The clusters configuration file, named clusters.yml, is a YAML file where all the information about the clusters is specified. This includes the command used to submit jobs on the cluster as well as all the profiles. Those profiles define the parsing function, the transition function, the rendering function, the location of the compilers needed to run QOCT-GRAD and the job scales. If you don’t know what those parameters are, they have been introduced in the previous sections of this documentation (see jobs launching step, system modelling, determining the transitions, job scaling and rendering the templates). Here is what the structure of this file looks like:

myclusterA:
  submit_command: value
  profiles:
    myprofile1:
      parsing_function: name-of-parsing-function
      transition_function: name-of-transition-function
      rendering_function: name-of-rendering-function
      set_env: value
      job_scales:
        -
          label: scale1
          scale_limit: value
          time: value
          memory: value
          partition_name: value  # This is optional
          delay_command: value   # This is optional
        -
          label: scale2
          scale_limit: value
          time: value
          memory: value
          partition_name: value  # This is optional
          delay_command: value   # This is optional
        -
          ...
    myprofile2:
      parsing_function: name-of-parsing-function
      transition_function: name-of-transition-function
      rendering_function: name-of-rendering-function
      set_env: value
      job_scales:
        -
          label: scale1
          scale_limit: value
          time: value
          memory: value
          partition_name: value  # This is optional
          delay_command: value   # This is optional
        -
          label: scale2
          scale_limit: value
          time: value
          memory: value
          partition_name: value  # This is optional
          delay_command: value   # This is optional
        -
          ...

myclusterB:
  ...

where

If you want a more concrete example, let’s consider the following situation:

  • A cluster who uses SLURM as the job scheduler, named lemaitre3

  • The qchem_gt_opm profile with qchem_tddft, proj_ground_to_triplet and opm_render as the parsing, transition and rendering functions, respectively.

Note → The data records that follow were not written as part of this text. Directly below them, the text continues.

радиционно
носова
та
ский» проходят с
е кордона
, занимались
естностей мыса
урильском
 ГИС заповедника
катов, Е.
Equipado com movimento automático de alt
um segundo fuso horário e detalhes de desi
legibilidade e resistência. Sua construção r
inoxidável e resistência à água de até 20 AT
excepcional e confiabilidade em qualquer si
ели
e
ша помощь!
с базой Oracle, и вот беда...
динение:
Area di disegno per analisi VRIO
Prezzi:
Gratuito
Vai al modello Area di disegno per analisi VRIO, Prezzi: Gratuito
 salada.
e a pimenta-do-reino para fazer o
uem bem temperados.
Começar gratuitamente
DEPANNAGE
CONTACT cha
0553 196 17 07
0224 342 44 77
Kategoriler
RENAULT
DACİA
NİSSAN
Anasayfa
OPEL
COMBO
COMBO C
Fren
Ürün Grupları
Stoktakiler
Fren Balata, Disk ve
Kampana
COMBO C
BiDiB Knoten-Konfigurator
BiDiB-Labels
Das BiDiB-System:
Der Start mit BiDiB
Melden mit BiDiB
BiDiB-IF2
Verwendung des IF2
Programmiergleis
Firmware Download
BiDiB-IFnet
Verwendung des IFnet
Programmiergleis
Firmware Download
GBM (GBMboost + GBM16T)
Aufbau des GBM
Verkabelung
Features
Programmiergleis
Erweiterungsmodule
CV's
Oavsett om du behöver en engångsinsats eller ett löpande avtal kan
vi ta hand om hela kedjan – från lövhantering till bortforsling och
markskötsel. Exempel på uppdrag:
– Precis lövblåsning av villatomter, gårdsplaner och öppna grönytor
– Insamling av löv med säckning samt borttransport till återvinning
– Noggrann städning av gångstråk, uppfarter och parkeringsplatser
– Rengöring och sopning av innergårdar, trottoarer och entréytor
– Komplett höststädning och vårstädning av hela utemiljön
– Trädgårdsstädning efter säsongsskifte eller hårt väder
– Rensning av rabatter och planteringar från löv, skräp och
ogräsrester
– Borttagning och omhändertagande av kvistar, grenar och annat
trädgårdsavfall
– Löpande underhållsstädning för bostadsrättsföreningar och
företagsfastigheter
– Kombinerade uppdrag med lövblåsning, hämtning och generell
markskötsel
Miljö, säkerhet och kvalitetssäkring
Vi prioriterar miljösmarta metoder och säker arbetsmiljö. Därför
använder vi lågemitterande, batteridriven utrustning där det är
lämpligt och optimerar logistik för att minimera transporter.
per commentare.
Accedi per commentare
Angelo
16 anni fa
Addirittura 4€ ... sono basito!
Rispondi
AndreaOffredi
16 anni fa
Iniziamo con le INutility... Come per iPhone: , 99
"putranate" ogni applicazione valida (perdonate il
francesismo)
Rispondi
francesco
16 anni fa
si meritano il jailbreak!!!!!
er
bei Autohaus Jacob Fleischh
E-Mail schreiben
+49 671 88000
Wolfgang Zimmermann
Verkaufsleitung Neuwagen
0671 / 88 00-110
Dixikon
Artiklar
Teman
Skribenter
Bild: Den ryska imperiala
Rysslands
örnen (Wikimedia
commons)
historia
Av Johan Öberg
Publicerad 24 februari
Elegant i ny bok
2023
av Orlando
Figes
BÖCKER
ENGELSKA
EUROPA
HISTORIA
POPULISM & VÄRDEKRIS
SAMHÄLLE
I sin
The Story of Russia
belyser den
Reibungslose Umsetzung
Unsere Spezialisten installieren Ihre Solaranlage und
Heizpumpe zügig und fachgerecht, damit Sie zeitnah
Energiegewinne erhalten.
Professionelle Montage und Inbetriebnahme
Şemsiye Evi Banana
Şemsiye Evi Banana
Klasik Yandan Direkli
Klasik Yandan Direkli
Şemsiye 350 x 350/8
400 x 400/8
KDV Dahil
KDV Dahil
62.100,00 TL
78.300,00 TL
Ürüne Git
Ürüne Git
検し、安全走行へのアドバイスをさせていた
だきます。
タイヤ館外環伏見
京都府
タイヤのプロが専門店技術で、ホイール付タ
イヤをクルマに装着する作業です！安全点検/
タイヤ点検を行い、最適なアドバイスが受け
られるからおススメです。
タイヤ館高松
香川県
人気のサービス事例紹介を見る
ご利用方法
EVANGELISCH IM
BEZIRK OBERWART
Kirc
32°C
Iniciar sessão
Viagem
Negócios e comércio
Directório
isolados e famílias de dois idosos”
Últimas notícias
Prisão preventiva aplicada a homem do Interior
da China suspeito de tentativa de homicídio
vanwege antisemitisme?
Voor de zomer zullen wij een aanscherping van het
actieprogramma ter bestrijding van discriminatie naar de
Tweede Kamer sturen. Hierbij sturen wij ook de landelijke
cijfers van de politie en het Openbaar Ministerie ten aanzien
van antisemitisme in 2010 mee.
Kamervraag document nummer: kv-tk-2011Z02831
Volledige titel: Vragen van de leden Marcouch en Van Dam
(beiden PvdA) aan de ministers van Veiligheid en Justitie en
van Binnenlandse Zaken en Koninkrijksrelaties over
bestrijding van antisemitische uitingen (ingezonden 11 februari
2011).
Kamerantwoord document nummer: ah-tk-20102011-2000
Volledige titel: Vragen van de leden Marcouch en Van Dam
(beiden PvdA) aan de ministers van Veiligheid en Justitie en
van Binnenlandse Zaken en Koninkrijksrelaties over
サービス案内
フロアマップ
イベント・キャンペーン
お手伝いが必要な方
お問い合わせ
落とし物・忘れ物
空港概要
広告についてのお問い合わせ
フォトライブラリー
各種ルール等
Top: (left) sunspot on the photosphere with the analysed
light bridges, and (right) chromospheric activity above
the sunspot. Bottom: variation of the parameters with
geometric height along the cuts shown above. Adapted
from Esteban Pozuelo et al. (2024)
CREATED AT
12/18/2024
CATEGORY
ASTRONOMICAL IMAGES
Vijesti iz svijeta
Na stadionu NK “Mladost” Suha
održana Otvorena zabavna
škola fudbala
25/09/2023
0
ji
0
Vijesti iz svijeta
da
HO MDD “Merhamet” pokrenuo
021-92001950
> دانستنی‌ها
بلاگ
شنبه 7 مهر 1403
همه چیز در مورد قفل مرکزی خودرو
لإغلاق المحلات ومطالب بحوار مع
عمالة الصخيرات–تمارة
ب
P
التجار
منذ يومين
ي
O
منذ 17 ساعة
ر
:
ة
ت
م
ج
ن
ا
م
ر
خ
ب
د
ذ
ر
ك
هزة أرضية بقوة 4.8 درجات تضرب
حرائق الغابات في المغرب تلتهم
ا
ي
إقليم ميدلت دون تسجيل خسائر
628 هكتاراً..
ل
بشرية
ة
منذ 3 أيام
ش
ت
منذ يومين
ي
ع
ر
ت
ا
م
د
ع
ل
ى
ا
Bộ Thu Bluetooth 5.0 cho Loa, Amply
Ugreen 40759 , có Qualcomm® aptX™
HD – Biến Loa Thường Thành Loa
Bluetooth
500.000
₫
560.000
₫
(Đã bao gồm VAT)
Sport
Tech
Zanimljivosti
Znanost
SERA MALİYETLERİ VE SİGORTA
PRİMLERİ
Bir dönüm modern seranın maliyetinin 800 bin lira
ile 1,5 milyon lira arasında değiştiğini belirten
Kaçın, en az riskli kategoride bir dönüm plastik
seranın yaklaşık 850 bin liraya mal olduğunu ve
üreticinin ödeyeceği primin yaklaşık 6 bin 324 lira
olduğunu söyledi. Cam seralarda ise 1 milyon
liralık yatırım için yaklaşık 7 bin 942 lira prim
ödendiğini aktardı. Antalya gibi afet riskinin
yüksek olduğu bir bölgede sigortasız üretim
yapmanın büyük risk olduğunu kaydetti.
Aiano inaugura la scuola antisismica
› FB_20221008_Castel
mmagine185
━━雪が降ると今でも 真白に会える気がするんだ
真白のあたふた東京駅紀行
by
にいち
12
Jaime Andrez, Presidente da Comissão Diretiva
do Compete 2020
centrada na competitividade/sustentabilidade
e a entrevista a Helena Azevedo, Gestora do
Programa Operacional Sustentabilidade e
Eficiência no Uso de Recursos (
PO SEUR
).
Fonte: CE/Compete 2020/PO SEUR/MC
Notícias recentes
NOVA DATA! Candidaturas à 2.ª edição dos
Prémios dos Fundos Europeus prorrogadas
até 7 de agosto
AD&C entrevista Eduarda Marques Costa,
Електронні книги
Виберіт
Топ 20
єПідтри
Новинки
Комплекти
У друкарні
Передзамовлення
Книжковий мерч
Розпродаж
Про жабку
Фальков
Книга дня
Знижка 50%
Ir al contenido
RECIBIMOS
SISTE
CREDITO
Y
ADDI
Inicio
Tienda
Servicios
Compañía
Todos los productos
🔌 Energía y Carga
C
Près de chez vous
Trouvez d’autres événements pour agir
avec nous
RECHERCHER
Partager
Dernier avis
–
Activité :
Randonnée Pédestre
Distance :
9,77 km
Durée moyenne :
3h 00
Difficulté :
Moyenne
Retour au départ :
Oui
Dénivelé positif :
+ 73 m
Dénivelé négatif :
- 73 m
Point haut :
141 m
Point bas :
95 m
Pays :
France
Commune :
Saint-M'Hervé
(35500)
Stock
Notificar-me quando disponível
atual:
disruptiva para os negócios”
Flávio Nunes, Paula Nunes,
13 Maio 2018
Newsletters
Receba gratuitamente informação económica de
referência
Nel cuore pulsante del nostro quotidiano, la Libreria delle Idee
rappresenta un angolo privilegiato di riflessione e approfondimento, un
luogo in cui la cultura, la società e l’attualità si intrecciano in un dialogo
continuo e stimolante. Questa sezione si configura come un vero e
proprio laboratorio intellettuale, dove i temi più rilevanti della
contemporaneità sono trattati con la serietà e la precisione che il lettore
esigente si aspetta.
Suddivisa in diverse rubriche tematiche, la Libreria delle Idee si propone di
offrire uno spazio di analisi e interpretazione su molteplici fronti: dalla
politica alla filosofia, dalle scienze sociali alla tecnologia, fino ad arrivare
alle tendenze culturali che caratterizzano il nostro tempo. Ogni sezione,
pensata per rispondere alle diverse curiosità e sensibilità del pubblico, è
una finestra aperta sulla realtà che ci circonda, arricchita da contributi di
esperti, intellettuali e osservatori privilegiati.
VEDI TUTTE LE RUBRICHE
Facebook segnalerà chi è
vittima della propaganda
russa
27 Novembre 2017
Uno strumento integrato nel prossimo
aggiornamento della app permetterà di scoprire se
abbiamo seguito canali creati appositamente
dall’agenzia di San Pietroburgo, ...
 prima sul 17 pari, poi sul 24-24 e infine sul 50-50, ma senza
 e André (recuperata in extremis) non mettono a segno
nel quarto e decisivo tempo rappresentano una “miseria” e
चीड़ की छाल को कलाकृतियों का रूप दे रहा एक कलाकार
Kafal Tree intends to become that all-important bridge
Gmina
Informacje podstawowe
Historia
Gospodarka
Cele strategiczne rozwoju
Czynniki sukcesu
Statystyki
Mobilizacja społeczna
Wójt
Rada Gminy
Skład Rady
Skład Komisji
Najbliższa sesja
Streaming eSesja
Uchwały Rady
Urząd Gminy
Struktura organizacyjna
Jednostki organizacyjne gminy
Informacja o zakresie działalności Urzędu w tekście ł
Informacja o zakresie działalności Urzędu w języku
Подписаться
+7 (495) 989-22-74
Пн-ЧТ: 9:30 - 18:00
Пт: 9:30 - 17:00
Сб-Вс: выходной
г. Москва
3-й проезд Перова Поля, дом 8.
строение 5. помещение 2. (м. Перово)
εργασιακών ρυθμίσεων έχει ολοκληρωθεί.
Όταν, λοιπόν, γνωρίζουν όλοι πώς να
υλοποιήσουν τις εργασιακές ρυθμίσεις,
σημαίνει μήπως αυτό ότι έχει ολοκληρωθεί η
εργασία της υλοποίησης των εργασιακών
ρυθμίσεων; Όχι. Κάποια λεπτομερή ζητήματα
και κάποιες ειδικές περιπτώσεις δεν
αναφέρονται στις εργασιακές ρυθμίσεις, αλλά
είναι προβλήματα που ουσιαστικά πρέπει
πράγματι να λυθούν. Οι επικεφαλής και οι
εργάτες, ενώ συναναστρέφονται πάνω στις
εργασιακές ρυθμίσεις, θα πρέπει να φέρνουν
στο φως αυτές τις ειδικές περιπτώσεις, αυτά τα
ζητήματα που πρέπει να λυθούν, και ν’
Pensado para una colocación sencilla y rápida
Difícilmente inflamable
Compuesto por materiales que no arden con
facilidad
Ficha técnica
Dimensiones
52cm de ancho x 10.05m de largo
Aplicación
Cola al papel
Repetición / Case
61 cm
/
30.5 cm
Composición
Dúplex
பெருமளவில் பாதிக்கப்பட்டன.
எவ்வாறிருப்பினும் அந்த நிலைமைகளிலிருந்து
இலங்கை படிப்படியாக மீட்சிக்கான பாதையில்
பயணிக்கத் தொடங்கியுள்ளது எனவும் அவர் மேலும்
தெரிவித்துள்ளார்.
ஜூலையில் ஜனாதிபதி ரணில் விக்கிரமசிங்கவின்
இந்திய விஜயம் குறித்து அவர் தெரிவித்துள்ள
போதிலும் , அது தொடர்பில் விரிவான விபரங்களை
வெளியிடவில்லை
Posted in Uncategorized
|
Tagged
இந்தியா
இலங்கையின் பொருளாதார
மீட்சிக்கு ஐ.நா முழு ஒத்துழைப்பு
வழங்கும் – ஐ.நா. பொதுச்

This is what the file might look like in this situation:

lemaitre3:
  submit_command: sbatch
  profiles:
    qchem_gt_opm:
      parsing_function: qchem_tddft
      transition_function: proj_ground_to_triplet
      rendering_function: opm_render
      set_env: module load OpenBLAS/0.3.7-GCC-8.3.0
      job_scales:
      -
        label: small
        scale_limit: 20
        time: 1-00:00:00
        memory: 2000 # in MB
      -
        label: medium
        scale_limit: 50
        time: 2-00:00:00
        memory: 2500 # in MB
      -
        label: big
        scale_limit: 100
        time: 5-00:00:00
        memory: 3000 # in MB

This is what a basic example looks like, but you can add as many keys as you want, depending on your needs.

6.2. Errors handling

When adding a rendering function or another custom function to CONTROL LAUNCHER, having a way to handle errors is definitely useful. In CONTROL LAUNCHER, this is managed by the control_errors.py file. It is somewhat basic but should be enough to cover your needs.

6.2.1. Custom exception

A custom exception class has been created to handle errors specific to CONTROL LAUNCHER, in the control_errors.py file:

Feel free to raise it when you want to prevent predictable errors from happening (missing file, incorrect value, etc.) by simply using

raise control_errors.ControlError ("my message here")

Those raised exceptions wil be caught by CONTROL LAUNCHER, which will then either abort the execution or skip the incriminated configuration file, depending on where the error occurred.

6.2.2. Checking the existence of files and directories

In order to easily check if specific files or directories exist, the check_abspath function has been defined in the control_errors.py file:

As an example, let’s say we want to check if our clusters configuration file is still there, we can use the code:

clusters_file = control_errors.check_abspath(os.path.join(code_dir,"clusters.yml"),"YAML clusters configuration file","file")

This will check if there is a file named clusters.yml in CONTROL LAUNCHER’s directory (code_dir) and if it is indeed a file (and not a directory for example).

  • If there is, it will return the absolute path towards that file (useful for referencing that file later in the script, no matter where the current directory is).

  • Otherwise, it will raise an exception and specify the context as “YAML clusters configuration file” for easy tracking, which will result in an error message of the form:

Something went wrong when checking the path  ~/CHAINS/control_launcher/clusters.yml
Context:  YAML clusters configuration file
ERROR: ~/CHAINS/control_launcher/clusters.yml does not seem to exist.